A recent interaction with a childhood friend, now a very successful entrepreneur, reminded me of this story. Born the second son to the poor watchman of our building and a housemaid, he grew up in poverty.

To complicate the matters, he had no interest in studies and to his parents’ dismay, eventually dropped out of high school. I moved to the U.S. and we lost touch. Fast-forward 20-plus years, and I am back in my hometown and he is a fabulously wealthy and successful entrepreneur.

His empire spans a range of businesses: from building materials supply to transportation, to beauty care and insurance, to fabrication and real estate development. He still runs all the businesses he ever started.

Intrigued, I met him at his office where he started it all: a fabrication workshop. When I asked him about the principles that helped him succeed, he pointed to the big backup power generator he had installed. In a city suffering from frequent power cuts, such generators are a familiar sight. But most are powerful enough to perform only essential functions without interruption. His generators were powerful enough to run his entire workshop.

He then answered my question with a question of his own, “Can you tell me why I have such a big backup generator?”

“An idle plant and labor is money lost,” I said.

He shook his head. “No, that’s not the reason. However hard it was when I built my first workshop, I can stomach such losses now. But the real reason is the one principle that I have always held supreme: Plug your own exit routes first!”

I asked him to elaborate.

“Most often, schedules slip and commitments are missed because the boss has various ways to rationalize it, first to himself or herself, and then to the customer. I can never blame a missed commitment on power outages!” he explained.

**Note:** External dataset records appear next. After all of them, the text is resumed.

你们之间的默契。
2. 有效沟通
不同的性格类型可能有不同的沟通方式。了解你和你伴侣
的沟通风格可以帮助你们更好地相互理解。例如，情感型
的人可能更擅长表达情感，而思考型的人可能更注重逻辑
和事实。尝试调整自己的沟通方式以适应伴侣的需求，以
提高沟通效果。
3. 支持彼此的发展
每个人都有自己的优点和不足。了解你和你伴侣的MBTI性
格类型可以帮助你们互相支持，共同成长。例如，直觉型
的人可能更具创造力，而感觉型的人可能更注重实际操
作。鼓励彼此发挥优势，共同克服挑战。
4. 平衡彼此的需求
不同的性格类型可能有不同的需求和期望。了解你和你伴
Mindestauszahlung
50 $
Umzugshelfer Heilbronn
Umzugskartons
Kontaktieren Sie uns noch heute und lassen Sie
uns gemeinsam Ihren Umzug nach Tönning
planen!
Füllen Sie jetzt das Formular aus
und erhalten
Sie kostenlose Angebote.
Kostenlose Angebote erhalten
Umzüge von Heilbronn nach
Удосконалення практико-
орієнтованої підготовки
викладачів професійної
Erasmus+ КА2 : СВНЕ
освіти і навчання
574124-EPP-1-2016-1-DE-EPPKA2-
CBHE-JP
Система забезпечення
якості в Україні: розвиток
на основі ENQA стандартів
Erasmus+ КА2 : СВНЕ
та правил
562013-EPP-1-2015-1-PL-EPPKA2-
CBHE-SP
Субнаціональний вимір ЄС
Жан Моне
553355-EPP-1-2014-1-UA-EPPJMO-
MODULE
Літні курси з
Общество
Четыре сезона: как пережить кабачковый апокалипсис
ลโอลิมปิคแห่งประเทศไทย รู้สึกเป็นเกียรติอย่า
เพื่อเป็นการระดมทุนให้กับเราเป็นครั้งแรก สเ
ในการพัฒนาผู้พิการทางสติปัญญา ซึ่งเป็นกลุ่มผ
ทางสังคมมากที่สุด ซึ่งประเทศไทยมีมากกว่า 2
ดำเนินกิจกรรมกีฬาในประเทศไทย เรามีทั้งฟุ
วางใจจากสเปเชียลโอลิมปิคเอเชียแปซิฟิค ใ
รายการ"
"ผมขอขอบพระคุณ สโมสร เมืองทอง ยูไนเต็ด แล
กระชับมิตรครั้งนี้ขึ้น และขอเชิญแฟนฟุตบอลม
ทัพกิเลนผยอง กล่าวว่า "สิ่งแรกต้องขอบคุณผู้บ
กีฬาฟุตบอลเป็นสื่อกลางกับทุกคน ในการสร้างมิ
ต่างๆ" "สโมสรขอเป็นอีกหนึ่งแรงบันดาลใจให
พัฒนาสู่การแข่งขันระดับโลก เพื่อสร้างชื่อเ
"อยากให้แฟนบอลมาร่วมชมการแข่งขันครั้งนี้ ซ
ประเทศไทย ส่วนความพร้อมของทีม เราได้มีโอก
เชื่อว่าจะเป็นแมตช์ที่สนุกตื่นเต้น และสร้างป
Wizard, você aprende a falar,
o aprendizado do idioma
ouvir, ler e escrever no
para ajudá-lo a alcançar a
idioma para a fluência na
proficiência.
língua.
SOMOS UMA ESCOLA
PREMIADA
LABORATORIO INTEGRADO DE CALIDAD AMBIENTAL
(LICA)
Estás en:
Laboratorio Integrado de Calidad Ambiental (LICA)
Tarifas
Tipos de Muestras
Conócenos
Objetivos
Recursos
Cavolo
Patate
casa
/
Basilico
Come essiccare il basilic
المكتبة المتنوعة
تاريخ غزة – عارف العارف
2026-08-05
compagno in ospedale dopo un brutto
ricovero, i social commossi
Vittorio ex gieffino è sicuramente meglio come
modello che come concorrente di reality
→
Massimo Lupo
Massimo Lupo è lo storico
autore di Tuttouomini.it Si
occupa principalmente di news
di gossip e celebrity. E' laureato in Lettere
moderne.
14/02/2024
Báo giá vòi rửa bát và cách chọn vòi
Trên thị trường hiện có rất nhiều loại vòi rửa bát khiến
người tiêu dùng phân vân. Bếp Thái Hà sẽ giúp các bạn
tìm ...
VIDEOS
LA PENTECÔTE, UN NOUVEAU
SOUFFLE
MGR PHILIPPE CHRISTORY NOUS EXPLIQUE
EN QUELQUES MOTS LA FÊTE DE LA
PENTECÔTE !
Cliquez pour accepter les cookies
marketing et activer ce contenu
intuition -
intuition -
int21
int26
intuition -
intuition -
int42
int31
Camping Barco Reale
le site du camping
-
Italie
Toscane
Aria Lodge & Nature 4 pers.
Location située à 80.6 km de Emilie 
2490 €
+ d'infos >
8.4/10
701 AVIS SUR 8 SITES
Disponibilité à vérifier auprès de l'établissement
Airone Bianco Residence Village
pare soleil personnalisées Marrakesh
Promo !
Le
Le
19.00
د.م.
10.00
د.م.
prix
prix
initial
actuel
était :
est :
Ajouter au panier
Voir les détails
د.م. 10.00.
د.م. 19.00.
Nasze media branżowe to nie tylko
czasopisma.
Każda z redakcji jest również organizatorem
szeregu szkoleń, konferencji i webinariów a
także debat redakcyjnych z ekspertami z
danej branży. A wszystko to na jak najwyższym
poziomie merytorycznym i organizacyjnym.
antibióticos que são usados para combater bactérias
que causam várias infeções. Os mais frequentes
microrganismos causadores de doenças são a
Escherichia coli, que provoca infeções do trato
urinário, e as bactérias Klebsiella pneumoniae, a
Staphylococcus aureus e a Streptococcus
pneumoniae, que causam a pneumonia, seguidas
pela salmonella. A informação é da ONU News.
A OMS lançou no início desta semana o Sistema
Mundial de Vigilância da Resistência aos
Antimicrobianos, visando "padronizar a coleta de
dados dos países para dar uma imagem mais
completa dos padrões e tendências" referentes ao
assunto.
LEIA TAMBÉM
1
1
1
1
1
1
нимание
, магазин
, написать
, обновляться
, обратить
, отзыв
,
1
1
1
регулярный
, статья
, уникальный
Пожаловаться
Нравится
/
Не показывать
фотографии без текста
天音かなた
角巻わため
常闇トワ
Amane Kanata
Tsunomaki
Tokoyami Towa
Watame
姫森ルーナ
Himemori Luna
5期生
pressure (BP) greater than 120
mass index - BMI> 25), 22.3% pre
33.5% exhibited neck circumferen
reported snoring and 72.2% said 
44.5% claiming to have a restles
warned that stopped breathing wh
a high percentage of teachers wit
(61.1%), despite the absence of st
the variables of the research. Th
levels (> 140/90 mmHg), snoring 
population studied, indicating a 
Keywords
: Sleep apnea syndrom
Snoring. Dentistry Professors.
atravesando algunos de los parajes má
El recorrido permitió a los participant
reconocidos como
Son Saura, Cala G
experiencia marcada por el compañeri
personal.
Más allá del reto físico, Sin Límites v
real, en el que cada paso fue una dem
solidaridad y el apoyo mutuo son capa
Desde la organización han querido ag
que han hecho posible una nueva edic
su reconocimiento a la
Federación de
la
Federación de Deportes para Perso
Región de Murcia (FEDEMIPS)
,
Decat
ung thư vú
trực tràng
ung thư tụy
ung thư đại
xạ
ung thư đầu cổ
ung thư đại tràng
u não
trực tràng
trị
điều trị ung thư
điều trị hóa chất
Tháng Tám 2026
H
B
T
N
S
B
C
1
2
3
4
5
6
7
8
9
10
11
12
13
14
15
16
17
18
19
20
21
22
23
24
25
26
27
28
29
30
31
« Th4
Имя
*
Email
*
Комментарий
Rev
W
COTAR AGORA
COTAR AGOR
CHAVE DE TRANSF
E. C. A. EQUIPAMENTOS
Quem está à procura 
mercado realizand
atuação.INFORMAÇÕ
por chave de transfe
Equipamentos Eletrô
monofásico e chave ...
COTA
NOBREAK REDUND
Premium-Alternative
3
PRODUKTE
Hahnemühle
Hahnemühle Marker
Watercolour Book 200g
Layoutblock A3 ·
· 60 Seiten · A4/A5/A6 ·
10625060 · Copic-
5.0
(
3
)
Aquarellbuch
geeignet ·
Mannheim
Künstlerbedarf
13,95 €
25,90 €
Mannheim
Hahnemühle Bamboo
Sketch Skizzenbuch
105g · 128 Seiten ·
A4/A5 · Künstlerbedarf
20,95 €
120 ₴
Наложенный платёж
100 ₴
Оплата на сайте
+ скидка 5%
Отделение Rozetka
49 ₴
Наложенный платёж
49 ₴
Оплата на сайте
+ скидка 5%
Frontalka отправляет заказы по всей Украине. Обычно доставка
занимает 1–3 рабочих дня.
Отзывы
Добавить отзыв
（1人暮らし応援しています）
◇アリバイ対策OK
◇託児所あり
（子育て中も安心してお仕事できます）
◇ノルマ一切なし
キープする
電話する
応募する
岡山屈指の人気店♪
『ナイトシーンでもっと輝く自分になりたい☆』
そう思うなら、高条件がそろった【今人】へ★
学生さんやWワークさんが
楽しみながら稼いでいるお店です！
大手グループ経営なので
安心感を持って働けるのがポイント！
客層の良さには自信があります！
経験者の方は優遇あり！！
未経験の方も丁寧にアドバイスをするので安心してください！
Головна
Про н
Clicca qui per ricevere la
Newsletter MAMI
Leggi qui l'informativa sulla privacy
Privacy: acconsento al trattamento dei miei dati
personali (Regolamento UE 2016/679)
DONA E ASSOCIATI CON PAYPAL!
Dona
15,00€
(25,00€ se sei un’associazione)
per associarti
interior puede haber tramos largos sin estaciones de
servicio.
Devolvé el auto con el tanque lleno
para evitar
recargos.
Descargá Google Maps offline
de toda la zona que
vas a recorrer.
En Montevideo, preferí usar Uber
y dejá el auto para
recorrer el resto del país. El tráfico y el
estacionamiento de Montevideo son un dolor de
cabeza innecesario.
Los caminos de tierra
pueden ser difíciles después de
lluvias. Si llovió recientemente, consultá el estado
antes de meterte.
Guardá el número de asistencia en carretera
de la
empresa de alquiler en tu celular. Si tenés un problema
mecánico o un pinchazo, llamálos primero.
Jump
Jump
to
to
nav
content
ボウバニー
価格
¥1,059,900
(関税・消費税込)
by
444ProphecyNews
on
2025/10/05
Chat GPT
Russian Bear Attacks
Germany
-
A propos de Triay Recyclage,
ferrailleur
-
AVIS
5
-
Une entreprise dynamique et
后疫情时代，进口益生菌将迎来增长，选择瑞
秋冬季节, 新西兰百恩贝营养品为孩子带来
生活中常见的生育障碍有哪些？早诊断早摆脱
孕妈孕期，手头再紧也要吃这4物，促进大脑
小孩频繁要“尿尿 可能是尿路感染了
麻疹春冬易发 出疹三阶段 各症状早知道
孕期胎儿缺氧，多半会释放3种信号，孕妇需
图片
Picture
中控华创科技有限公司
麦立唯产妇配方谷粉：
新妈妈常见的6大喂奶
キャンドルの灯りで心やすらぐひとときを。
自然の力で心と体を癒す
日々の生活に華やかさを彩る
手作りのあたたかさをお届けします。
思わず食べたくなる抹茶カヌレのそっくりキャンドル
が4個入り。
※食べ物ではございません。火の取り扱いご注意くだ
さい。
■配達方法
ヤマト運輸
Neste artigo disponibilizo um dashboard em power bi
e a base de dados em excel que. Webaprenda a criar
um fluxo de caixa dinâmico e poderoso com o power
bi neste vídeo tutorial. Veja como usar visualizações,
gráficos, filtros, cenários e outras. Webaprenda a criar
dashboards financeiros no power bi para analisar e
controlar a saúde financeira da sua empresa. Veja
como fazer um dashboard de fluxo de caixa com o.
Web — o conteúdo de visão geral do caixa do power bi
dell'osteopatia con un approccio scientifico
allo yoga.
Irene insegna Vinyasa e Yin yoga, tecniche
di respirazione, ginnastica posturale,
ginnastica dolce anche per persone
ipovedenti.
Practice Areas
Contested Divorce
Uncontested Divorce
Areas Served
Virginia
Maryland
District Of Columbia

My old friend remains a high-school dropout. He doesn’t know what “schliess thine ausweg” means.

Come to think of it, there’s no sentence like that in any language. It’s my own mixture of German and medieval English—roughly translated to “plug your escape route.” As a student of German in my college days, I remember thinking that the English “way out” or “escape route” simply didn’t capture the meaning as pithily as “ausweg” does.

Neither my engineering undergrad and graduate studies, nor my Wharton MBA, nor my long management career at Intel Corp. ever taught me how to deal with “ausweg.” In fact, hedging bets, covering behinds, and having a plan B (or plan C and D) was often considered sound management practice in my high-tech, first-world career.

Luckily, my friend was unlucky enough to be a high-school dropout. Struggling to bootstrap his ventures in a third-world economy short on resources, with no access to world-class management wisdom, he was forced to rely on his inner voice and on his unshakable resolve never to let his self-esteem down again—ever. I don’t know of any situation where he has had to cut the ropes.